▶ EXERCISE INSTRUCTIONS
Return every entry exactly as written.

▶ RECORDS SUPPLIED
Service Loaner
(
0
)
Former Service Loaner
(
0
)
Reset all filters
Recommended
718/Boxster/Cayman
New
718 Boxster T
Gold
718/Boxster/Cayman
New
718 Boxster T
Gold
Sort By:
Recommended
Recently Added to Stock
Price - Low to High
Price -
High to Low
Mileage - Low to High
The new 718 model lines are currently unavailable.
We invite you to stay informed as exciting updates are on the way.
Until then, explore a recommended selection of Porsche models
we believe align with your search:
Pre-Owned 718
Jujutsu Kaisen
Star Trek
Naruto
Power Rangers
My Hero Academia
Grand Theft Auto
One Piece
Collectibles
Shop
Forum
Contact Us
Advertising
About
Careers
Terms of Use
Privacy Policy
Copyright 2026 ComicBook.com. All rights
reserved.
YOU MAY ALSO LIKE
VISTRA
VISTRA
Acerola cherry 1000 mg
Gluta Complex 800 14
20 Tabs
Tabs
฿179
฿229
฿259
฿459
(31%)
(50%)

▶ COMPLETED EXERCISE
Service Loaner
(
0
)
Former Service Loaner
(
0
)
Reset all filters
Recommended
718/Boxster/Cayman
New
718 Boxster T
Gold
718/Boxster/Cayman
New
718 Boxster T
Gold
Sort By:
Recommended
Recently Added to Stock
Price - Low to High
Price -
High to Low
Mileage - Low to High
The new 718 model lines are currently unavailable.
We invite you to stay informed as exciting updates are on the way.
Until then, explore a recommended selection of Porsche models
we believe align with your search:
Pre-Owned 718
Jujutsu Kaisen
Star Trek
Naruto
Power Rangers
My Hero Academia
Grand Theft Auto
One Piece
Collectibles
Shop
Forum
Contact Us
Advertising
About
Careers
Terms of Use
Privacy Policy
Copyright 2026 ComicBook.com. All rights
reserved.
YOU MAY ALSO LIKE
VISTRA
VISTRA
Acerola cherry 1000 mg
Gluta Complex 800 14
20 Tabs
Tabs
฿179
฿229
฿259
฿459
(31%)
(50%)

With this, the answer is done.